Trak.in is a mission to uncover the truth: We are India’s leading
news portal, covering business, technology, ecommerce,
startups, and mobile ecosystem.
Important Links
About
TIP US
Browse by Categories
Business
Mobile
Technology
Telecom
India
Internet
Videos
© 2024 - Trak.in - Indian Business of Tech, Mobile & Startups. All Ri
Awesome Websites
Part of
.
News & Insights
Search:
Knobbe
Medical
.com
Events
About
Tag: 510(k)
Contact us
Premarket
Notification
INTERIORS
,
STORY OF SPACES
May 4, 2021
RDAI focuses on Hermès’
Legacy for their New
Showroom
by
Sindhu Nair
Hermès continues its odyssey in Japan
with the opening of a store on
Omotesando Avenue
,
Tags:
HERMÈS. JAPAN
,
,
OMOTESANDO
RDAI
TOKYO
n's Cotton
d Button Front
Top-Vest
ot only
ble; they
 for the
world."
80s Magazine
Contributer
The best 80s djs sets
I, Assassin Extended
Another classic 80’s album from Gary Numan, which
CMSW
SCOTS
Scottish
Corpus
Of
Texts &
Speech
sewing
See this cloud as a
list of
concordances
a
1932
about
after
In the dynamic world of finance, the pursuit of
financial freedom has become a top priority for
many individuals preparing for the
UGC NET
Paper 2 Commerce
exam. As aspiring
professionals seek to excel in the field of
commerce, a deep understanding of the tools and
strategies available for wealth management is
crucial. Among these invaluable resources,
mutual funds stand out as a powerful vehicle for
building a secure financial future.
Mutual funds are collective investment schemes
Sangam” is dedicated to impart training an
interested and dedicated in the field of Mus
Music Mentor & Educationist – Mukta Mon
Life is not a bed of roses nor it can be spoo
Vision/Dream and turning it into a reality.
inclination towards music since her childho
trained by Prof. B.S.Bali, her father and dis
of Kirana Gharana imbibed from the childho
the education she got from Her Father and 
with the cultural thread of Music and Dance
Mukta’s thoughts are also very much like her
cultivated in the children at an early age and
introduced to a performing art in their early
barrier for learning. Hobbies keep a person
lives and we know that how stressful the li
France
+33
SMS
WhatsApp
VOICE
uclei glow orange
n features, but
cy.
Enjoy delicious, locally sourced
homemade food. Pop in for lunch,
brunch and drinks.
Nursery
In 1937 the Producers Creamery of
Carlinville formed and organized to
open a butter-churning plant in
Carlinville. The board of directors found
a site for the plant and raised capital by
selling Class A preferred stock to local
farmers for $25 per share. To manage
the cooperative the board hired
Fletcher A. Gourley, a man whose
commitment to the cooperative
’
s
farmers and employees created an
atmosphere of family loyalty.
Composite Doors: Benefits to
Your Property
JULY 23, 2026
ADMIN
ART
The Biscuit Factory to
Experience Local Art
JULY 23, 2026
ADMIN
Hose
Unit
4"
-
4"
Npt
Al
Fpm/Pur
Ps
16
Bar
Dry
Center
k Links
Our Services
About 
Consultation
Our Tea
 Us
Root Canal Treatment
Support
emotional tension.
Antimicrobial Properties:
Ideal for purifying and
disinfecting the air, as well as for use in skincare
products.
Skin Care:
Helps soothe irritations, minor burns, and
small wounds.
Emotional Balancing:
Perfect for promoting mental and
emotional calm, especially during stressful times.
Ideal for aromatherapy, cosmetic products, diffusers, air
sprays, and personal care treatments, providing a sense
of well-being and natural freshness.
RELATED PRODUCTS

WORK REQUIRED. Copy every line of the material in which the word "funds" occurs.

EXERCISE SOLUTION.
mutual funds stand out as a powerful vehicle for
Mutual funds are collective investment schemes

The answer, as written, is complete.